Gathering text from xml

IlyaYeroshenko · ‎Jul 09, 2012

Hello!

I use Java (the plugin is made) for modifying the content of the opened XML/SGML files (Arbortext 5.2).

I need to collect the text from text nodes. Additionally, I have to add "\r\n" after parsing some nodes.

"\r\n" are used as sentence terminator.

<heading>Some text</heading><content>Main article<content> will be transformed into "Some text\r\nMain article\r\n". So, we have 2 sentences though they don't have standard dots at the end.

So, in this example "heading", "content" are external tags, "b" is an internal tag.

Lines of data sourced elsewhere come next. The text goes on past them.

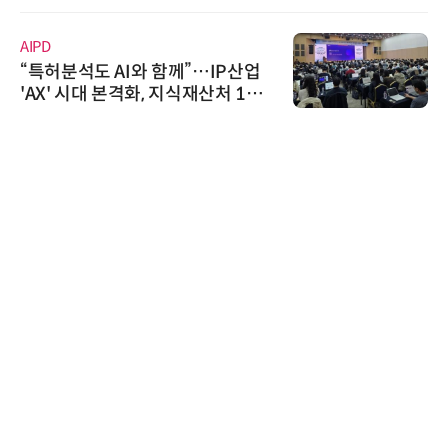
AIPD
“특허분석도 AI와 함께”…IP산업
'AX' 시대 본격화, 지식재산처 1호
AI IP데이터분석사 탄생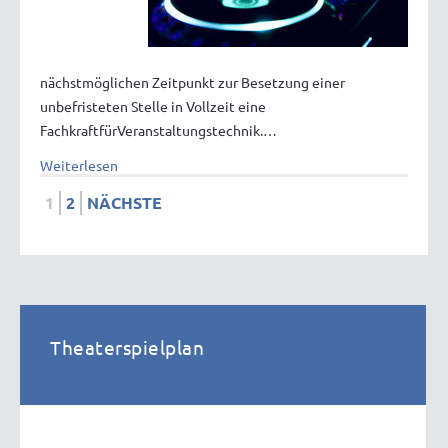
nächstmöglichen Zeitpunkt zur Besetzung einer
unbefristeten Stelle in Vollzeit eine
FachkraftfürVeranstaltungstechnik.…
Weiterlesen
1
2
NÄCHSTE
Theaterspielplan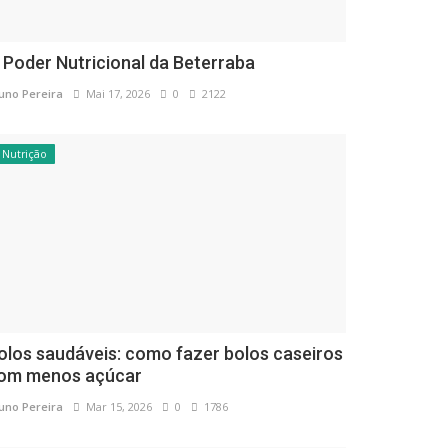
 Poder Nutricional da Beterraba
uno Pereira
Mai 17, 2026
0
2122
Nutrição
olos saudáveis: como fazer bolos caseiros
om menos açúcar
uno Pereira
Mar 15, 2026
0
1786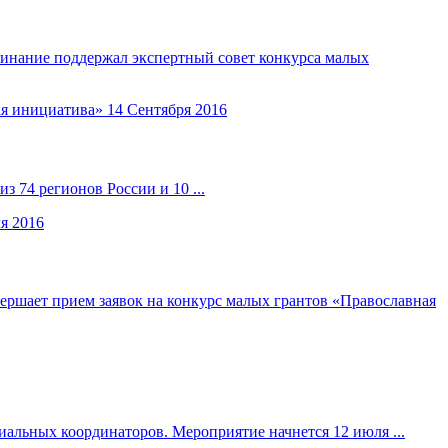
чинание поддержал экспертный совет конкурса малых
ая инициатива»
14 Сентября 2016
 74 регионов России и 10 ...
я 2016
ршает прием заявок на конкурс малых грантов «Православная
альных координаторов. Мероприятие начнется 12 июля ...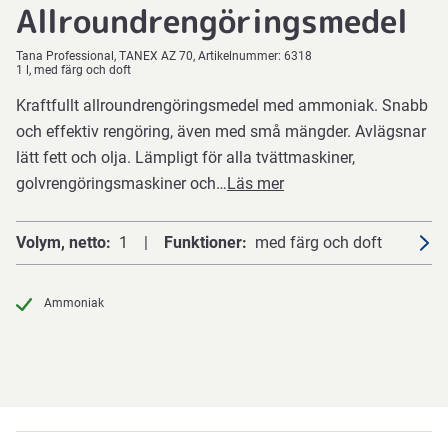
Allroundrengöringsmedel
Tana Professional
TANEX AZ 70
Artikelnummer:
6318
1 l, med färg och doft
Kraftfullt allroundrengöringsmedel med ammoniak. Snabb
och effektiv rengöring, även med små mängder. Avlägsnar
lätt fett och olja. Lämpligt för alla tvättmaskiner,
golvrengöringsmaskiner och…
Läs mer
Volym, netto
1
Funktioner
med färg och doft
Ammoniak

Can I get the list of such standard internal/external tags? Or should I make a dialog with the settings which allows to add them to ini file? The division is required to control sentence boundaries.

naglists · ‎Jul 09, 2012

Hi again, Ilya!
I do not fully understand this requirement either. Some additional
information would be helpful. What is your output? Are you displaying
something on screen? Or are you producing an HTML or XML file? Or are you
creating a PDF? Knowing the answer to that question will help suggest the
best strategies along the path you are on OR (perhaps) suggest an alternate
path.

For example, if you are outputting HTML, then you should probably be using
some flavor of XSL rather than using Java to directly manage node
traversal, interpretation, and expression.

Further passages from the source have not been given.